**BRIEF**: Repeat the data in full. No line may differ from the original.

· · · · · · ·

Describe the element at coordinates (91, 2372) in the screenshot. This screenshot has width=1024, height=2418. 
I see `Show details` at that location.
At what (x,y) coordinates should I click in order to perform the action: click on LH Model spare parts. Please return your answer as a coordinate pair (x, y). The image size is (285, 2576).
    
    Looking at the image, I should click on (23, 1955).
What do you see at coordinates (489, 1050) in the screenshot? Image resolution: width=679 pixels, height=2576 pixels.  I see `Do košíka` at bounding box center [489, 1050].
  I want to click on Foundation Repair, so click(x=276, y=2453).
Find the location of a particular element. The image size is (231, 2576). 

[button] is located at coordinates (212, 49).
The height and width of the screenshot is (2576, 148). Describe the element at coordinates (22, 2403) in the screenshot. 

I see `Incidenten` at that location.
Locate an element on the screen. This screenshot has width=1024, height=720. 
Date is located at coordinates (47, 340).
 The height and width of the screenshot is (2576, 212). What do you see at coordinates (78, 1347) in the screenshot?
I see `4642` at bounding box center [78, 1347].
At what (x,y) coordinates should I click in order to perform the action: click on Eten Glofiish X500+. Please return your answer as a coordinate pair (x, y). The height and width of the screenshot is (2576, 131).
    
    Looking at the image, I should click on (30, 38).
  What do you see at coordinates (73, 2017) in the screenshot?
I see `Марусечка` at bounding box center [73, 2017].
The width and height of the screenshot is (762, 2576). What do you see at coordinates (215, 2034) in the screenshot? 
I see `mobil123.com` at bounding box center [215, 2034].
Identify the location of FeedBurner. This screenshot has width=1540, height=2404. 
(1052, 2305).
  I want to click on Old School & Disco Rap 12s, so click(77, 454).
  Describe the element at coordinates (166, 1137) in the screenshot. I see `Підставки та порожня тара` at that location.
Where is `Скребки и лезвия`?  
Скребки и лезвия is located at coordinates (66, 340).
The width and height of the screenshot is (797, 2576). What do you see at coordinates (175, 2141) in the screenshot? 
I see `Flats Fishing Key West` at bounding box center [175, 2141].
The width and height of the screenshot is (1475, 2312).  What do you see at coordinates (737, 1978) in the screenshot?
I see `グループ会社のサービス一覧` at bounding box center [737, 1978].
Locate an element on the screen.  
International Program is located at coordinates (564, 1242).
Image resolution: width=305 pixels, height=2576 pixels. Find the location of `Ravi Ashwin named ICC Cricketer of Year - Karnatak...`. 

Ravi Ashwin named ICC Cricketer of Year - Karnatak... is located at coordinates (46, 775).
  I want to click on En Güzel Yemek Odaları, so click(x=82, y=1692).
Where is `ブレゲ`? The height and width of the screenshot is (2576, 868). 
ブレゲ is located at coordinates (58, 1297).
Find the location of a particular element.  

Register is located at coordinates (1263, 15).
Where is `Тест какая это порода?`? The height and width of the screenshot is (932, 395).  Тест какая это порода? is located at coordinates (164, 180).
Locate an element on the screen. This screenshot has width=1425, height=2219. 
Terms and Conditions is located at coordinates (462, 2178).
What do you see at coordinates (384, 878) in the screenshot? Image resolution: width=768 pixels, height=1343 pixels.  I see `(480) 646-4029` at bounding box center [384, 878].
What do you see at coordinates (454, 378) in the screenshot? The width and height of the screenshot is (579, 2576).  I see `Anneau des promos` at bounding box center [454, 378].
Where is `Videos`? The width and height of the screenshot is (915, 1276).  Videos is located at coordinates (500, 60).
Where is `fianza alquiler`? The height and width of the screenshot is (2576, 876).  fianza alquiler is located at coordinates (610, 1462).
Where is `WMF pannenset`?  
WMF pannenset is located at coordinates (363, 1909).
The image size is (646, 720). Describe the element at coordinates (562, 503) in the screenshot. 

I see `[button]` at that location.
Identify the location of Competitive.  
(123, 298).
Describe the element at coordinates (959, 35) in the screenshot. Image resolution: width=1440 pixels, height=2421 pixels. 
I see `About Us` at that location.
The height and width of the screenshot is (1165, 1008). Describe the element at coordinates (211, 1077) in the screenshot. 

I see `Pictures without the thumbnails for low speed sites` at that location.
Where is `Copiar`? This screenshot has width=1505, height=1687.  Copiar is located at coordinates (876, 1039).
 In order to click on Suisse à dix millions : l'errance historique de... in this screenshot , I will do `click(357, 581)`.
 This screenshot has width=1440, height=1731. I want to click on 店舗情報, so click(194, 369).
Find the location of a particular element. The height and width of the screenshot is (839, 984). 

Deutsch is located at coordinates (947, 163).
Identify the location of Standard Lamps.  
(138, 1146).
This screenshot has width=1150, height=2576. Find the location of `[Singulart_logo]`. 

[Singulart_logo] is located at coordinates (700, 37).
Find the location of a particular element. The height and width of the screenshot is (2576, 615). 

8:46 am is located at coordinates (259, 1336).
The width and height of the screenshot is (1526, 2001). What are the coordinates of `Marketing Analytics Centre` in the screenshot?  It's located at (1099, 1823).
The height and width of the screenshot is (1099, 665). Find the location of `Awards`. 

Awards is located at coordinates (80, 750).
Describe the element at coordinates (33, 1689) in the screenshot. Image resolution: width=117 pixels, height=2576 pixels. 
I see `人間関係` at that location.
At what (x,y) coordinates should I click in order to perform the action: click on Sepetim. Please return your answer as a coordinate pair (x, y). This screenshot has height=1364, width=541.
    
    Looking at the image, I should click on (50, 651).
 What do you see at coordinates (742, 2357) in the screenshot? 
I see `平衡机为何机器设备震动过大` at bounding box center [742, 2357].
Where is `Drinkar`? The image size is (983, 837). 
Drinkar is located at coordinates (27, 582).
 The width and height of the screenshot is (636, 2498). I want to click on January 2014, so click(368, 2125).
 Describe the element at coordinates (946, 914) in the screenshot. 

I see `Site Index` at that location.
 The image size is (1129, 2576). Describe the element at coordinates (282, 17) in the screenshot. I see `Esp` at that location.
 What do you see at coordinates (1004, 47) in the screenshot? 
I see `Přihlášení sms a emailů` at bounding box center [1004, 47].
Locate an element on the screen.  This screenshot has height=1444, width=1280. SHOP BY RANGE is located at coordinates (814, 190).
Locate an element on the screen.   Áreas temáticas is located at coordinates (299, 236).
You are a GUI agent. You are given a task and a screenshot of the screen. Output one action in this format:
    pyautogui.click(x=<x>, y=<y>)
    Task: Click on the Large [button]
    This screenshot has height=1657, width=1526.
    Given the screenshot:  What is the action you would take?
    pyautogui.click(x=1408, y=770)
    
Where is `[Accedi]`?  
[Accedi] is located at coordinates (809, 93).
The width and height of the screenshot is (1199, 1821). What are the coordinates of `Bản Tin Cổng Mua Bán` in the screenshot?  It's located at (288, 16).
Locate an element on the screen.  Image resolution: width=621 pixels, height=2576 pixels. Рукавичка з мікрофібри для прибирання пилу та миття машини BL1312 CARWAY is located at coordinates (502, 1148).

· · · · · · ·

**ANSWER FOR THIS EXERCISE**:
Describe the element at coordinates (91, 2372) in the screenshot. This screenshot has width=1024, height=2418. 
I see `Show details` at that location.
At what (x,y) coordinates should I click in order to perform the action: click on LH Model spare parts. Please return your answer as a coordinate pair (x, y). The image size is (285, 2576).
    
    Looking at the image, I should click on (23, 1955).
What do you see at coordinates (489, 1050) in the screenshot? Image resolution: width=679 pixels, height=2576 pixels.  I see `Do košíka` at bounding box center [489, 1050].
  I want to click on Foundation Repair, so click(x=276, y=2453).
Find the location of a particular element. The image size is (231, 2576). 

[button] is located at coordinates (212, 49).
The height and width of the screenshot is (2576, 148). Describe the element at coordinates (22, 2403) in the screenshot. 

I see `Incidenten` at that location.
Locate an element on the screen. This screenshot has width=1024, height=720. 
Date is located at coordinates (47, 340).
 The height and width of the screenshot is (2576, 212). What do you see at coordinates (78, 1347) in the screenshot?
I see `4642` at bounding box center [78, 1347].
At what (x,y) coordinates should I click in order to perform the action: click on Eten Glofiish X500+. Please return your answer as a coordinate pair (x, y). The height and width of the screenshot is (2576, 131).
    
    Looking at the image, I should click on (30, 38).
  What do you see at coordinates (73, 2017) in the screenshot?
I see `Марусечка` at bounding box center [73, 2017].
The width and height of the screenshot is (762, 2576). What do you see at coordinates (215, 2034) in the screenshot? 
I see `mobil123.com` at bounding box center [215, 2034].
Identify the location of FeedBurner. This screenshot has width=1540, height=2404. 
(1052, 2305).
  I want to click on Old School & Disco Rap 12s, so click(77, 454).
  Describe the element at coordinates (166, 1137) in the screenshot. I see `Підставки та порожня тара` at that location.
Where is `Скребки и лезвия`?  
Скребки и лезвия is located at coordinates (66, 340).
The width and height of the screenshot is (797, 2576). What do you see at coordinates (175, 2141) in the screenshot? 
I see `Flats Fishing Key West` at bounding box center [175, 2141].
The width and height of the screenshot is (1475, 2312).  What do you see at coordinates (737, 1978) in the screenshot?
I see `グループ会社のサービス一覧` at bounding box center [737, 1978].
Locate an element on the screen.  
International Program is located at coordinates (564, 1242).
Image resolution: width=305 pixels, height=2576 pixels. Find the location of `Ravi Ashwin named ICC Cricketer of Year - Karnatak...`. 

Ravi Ashwin named ICC Cricketer of Year - Karnatak... is located at coordinates (46, 775).
  I want to click on En Güzel Yemek Odaları, so click(x=82, y=1692).
Where is `ブレゲ`? The height and width of the screenshot is (2576, 868). 
ブレゲ is located at coordinates (58, 1297).
Find the location of a particular element.  

Register is located at coordinates (1263, 15).
Where is `Тест какая это порода?`? The height and width of the screenshot is (932, 395).  Тест какая это порода? is located at coordinates (164, 180).
Locate an element on the screen. This screenshot has width=1425, height=2219. 
Terms and Conditions is located at coordinates (462, 2178).
What do you see at coordinates (384, 878) in the screenshot? Image resolution: width=768 pixels, height=1343 pixels.  I see `(480) 646-4029` at bounding box center [384, 878].
What do you see at coordinates (454, 378) in the screenshot? The width and height of the screenshot is (579, 2576).  I see `Anneau des promos` at bounding box center [454, 378].
Where is `Videos`? The width and height of the screenshot is (915, 1276).  Videos is located at coordinates (500, 60).
Where is `fianza alquiler`? The height and width of the screenshot is (2576, 876).  fianza alquiler is located at coordinates (610, 1462).
Where is `WMF pannenset`?  
WMF pannenset is located at coordinates (363, 1909).
The image size is (646, 720). Describe the element at coordinates (562, 503) in the screenshot. 

I see `[button]` at that location.
Identify the location of Competitive.  
(123, 298).
Describe the element at coordinates (959, 35) in the screenshot. Image resolution: width=1440 pixels, height=2421 pixels. 
I see `About Us` at that location.
The height and width of the screenshot is (1165, 1008). Describe the element at coordinates (211, 1077) in the screenshot. 

I see `Pictures without the thumbnails for low speed sites` at that location.
Where is `Copiar`? This screenshot has width=1505, height=1687.  Copiar is located at coordinates (876, 1039).
 In order to click on Suisse à dix millions : l'errance historique de... in this screenshot , I will do `click(357, 581)`.
 This screenshot has width=1440, height=1731. I want to click on 店舗情報, so click(194, 369).
Find the location of a particular element. The height and width of the screenshot is (839, 984). 

Deutsch is located at coordinates (947, 163).
Identify the location of Standard Lamps.  
(138, 1146).
This screenshot has width=1150, height=2576. Find the location of `[Singulart_logo]`. 

[Singulart_logo] is located at coordinates (700, 37).
Find the location of a particular element. The height and width of the screenshot is (2576, 615). 

8:46 am is located at coordinates (259, 1336).
The width and height of the screenshot is (1526, 2001). What are the coordinates of `Marketing Analytics Centre` in the screenshot?  It's located at (1099, 1823).
The height and width of the screenshot is (1099, 665). Find the location of `Awards`. 

Awards is located at coordinates (80, 750).
Describe the element at coordinates (33, 1689) in the screenshot. Image resolution: width=117 pixels, height=2576 pixels. 
I see `人間関係` at that location.
At what (x,y) coordinates should I click in order to perform the action: click on Sepetim. Please return your answer as a coordinate pair (x, y). This screenshot has height=1364, width=541.
    
    Looking at the image, I should click on (50, 651).
 What do you see at coordinates (742, 2357) in the screenshot? 
I see `平衡机为何机器设备震动过大` at bounding box center [742, 2357].
Where is `Drinkar`? The image size is (983, 837). 
Drinkar is located at coordinates (27, 582).
 The width and height of the screenshot is (636, 2498). I want to click on January 2014, so click(368, 2125).
 Describe the element at coordinates (946, 914) in the screenshot. 

I see `Site Index` at that location.
 The image size is (1129, 2576). Describe the element at coordinates (282, 17) in the screenshot. I see `Esp` at that location.
 What do you see at coordinates (1004, 47) in the screenshot? 
I see `Přihlášení sms a emailů` at bounding box center [1004, 47].
Locate an element on the screen.  This screenshot has height=1444, width=1280. SHOP BY RANGE is located at coordinates (814, 190).
Locate an element on the screen.   Áreas temáticas is located at coordinates (299, 236).
You are a GUI agent. You are given a task and a screenshot of the screen. Output one action in this format:
    pyautogui.click(x=<x>, y=<y>)
    Task: Click on the Large [button]
    This screenshot has height=1657, width=1526.
    Given the screenshot:  What is the action you would take?
    pyautogui.click(x=1408, y=770)
    
Where is `[Accedi]`?  
[Accedi] is located at coordinates (809, 93).
The width and height of the screenshot is (1199, 1821). What are the coordinates of `Bản Tin Cổng Mua Bán` in the screenshot?  It's located at (288, 16).
Locate an element on the screen.  Image resolution: width=621 pixels, height=2576 pixels. Рукавичка з мікрофібри для прибирання пилу та миття машини BL1312 CARWAY is located at coordinates (502, 1148).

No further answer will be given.